Here are two yield names with capital appreciation potential; both are asset managers, notes Michael Brush, a long-standing investment expert, a columnist for Marketwatch and the editor of Brush Up on Stocks.
Artisan Partners Asset Management (APAM)
This asset manager is one for investors who like yield. APAM pays a 6.7% dividend yield. This company has a collection of very solid stock and debt mutual funds with good records. I have interviewed several of their fund managers, because of their decent records.

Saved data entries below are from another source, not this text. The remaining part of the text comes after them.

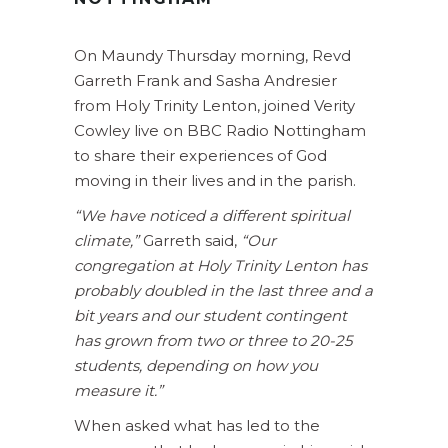
On Maundy Thursday morning, Revd
Garreth Frank and Sasha Andresier
from Holy Trinity Lenton, joined Verity
Cowley live on BBC Radio Nottingham
to share their experiences of God
moving in their lives and in the parish.
“We have noticed a different spiritual
climate,”
Garreth said,
“Our
congregation at Holy Trinity Lenton has
probably doubled in the last three and a
bit years and our student contingent
has grown from two or three to 20-25
students, depending on how you
measure it.”
When asked what has led to the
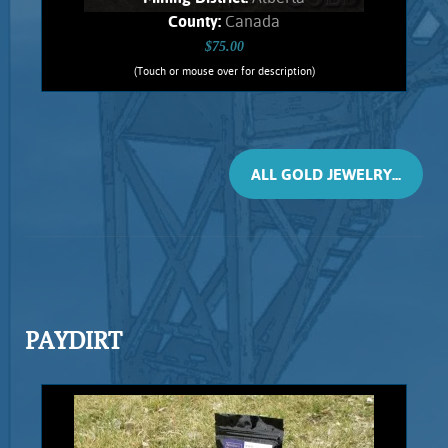
County:
Canada
$75.00
(Touch or mouse over for description)
Ruis Jewelry RUI-1014
Wire wrapped Necklace Exquisite 14K
Gold filled wrapped Ammolite. This
fossil Jewelry comes from ancient
ALL GOLD JEWELRY...
Ammonites, found only in Alberta.
Shows spectacular orange flashes,
stone weighs .74 Grams. Chain is 14K
Gold filled.
Add to cart
Product details
PAYDIRT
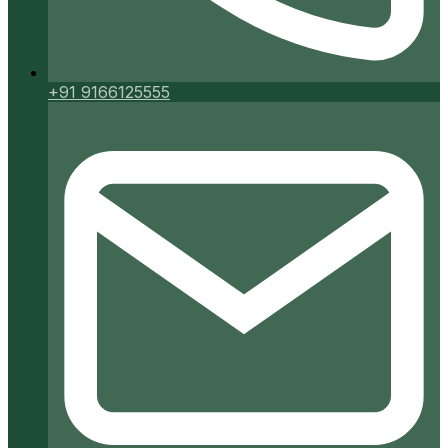
+91 9166125555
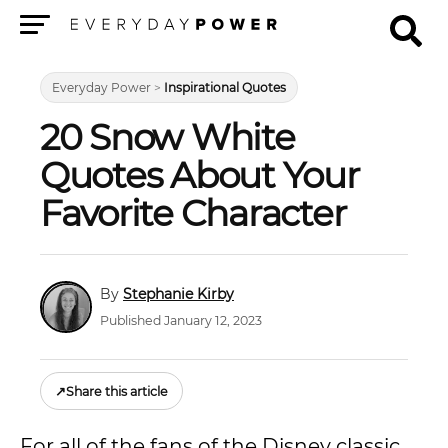
Menu
Everyday Power
>
Inspirational Quotes
20 Snow White
Quotes About Your
Favorite Character
Stephanie Kirby
Published January 12, 2023
↗
Share this article
For all of the fans of the Disney classic,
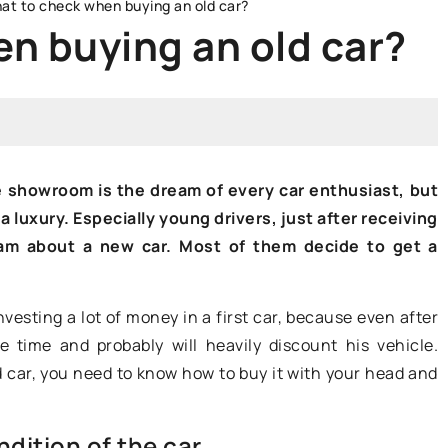
at to check when buying an old car?
n buying an old car?
FARES AND REGISTRATION
e showroom is the dream of every car enthusiast, but
 luxury. Especially young drivers, just after receiving
ream about a new car. Most of them decide to get a
nvesting a lot of money in a first car, because even after
25 January 2022
he time and probably will heavily discount his vehicle.
 car, you need to know how to buy it with your head and
What to look for when buying a
 a legendary
caravan?
cerning
dition of the car
A caravan is a luxury that more and
egendary car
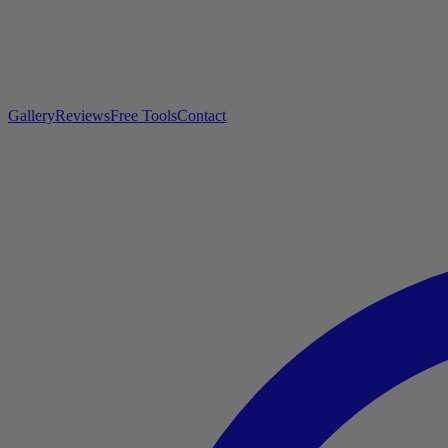
Gallery
Reviews
Free Tools
Contact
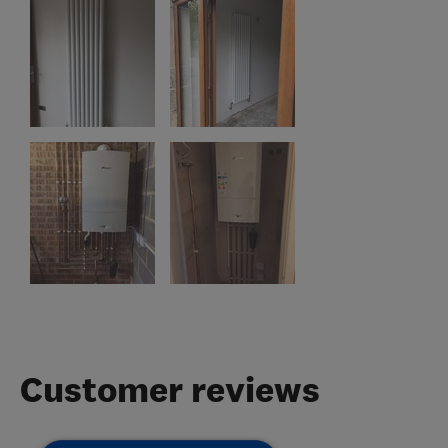
Customer reviews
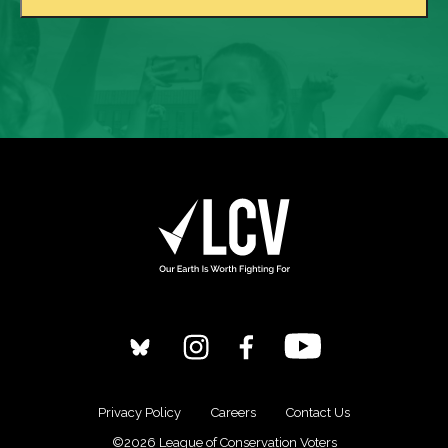
Privacy Policy
Careers
Contact Us
©2026 League of Conservation Voters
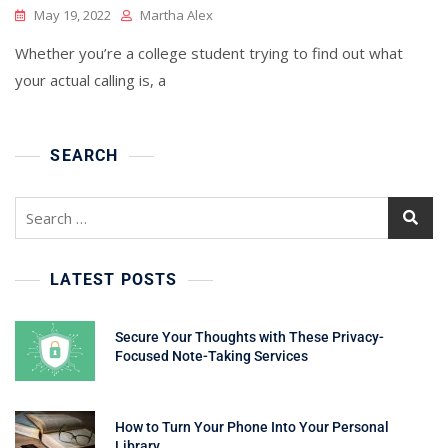
May 19, 2022
Martha Alex
Whether you’re a college student trying to find out what
your actual calling is, a
SEARCH
Search
for:
LATEST POSTS
Secure Your Thoughts with These Privacy-
Focused Note-Taking Services
How to Turn Your Phone Into Your Personal
Library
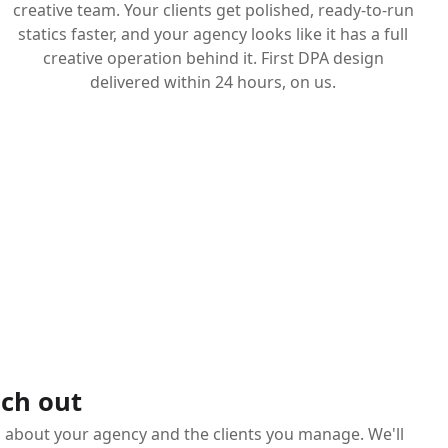
creative team. Your clients get polished, ready-to-run
statics faster, and your agency looks like it has a full
creative operation behind it. First DPA design
delivered within 24 hours, on us.
ch out
s about your agency and the clients you manage. We'll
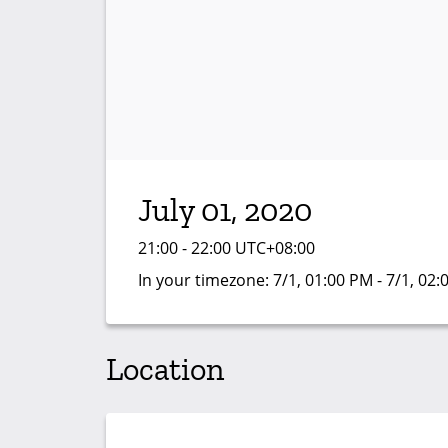
July 01, 2020
21:00 - 22:00 UTC+08:00
In your timezone:
7/1, 01:00 PM - 7/1, 02
Location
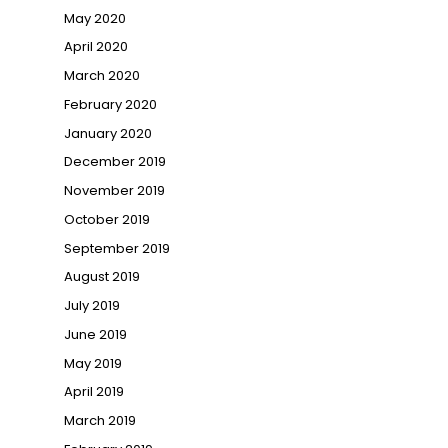
May 2020
April 2020
March 2020
February 2020
January 2020
December 2019
November 2019
October 2019
September 2019
August 2019
July 2019
June 2019
May 2019
April 2019
March 2019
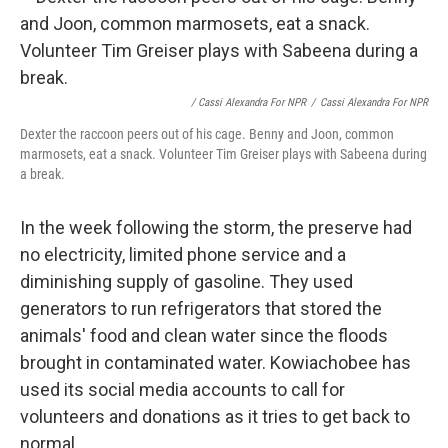
/ Cassi Alexandra For NPR
/
Cassi Alexandra For NPR
Dexter the raccoon peers out of his cage. Benny and Joon, common
marmosets, eat a snack. Volunteer Tim Greiser plays with Sabeena during
a break.
In the week following the storm, the preserve had
no electricity, limited phone service and a
diminishing supply of gasoline. They used
generators to run refrigerators that stored the
animals' food and clean water since the floods
brought in contaminated water. Kowiachobee has
used its social media accounts to call for
volunteers and donations as it tries to get back to
normal.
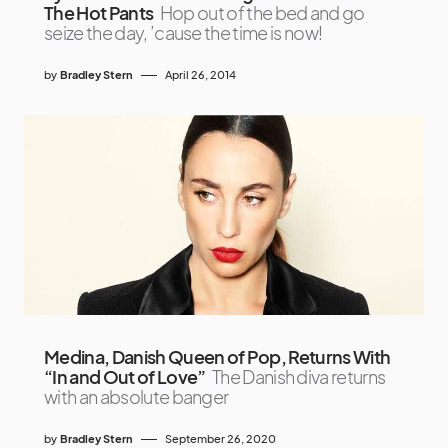
The Hot Pants
Hop out of the bed and go
seize the day, ’cause the time is now!
by
Bradley Stern
April 26, 2014
Medina, Danish Queen of Pop, Returns With
“In and Out of Love”
The Danish diva returns
with an absolute banger
by
Bradley Stern
September 26, 2020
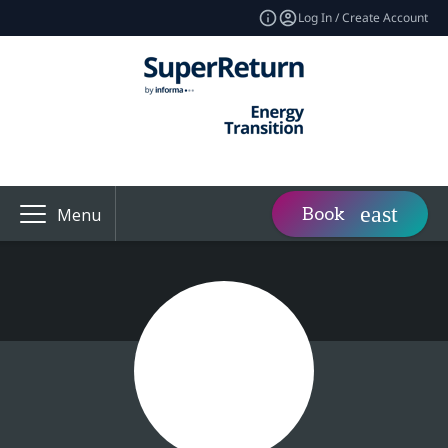
Log In / Create Account
Book
Menu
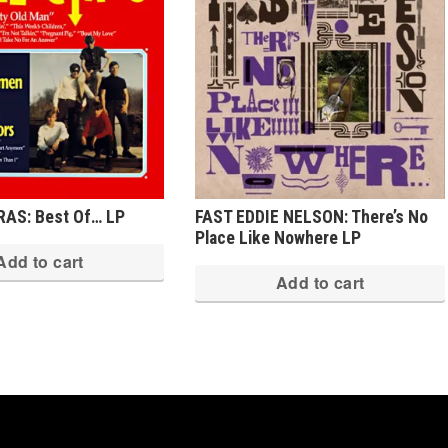
AS: Best Of… LP
FAST EDDIE NELSON: There’s No
Place Like Nowhere LP
Add to cart
Add to cart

Founded in 1994, Artisan says it attracts and keeps talent in the investment business by offering transparent and decent financial incentives, and a high degree of autonomy. It says this autonomous investment team structure promotes independent analysis and accountability, which improves investment results.
The company says that since inception in 1994 it has generated $31 billion in investment returns above what customers would have gotten in the relative benchmark, passive indices.
Since inception, 16 of 17 strategies launched prior to 2020 have added value relative to their benchmarks, after fees. Twelve strategies have outperformed by an average of more than 300 basis points per year since inception after fees.
This performance helps explain why APAM attracts investors even though many people are favoring ETFs over actively managed funds. AUM increased to $162.9 billion at the quarter ending March 31, 2021, from $95 billion at the end of the same quarter a year ago. AUM increase 3% sequentially, or $3.7 billion of investment returns and $1.4 billion in net client cash inflows.
Revenues of $290.7 million in the March 2021 quarter increased 11% sequentially. Operating margin slipped though, sequentially, to 41.9% from 43.5%. Revenue jumped 43% over the March quarter in 2020.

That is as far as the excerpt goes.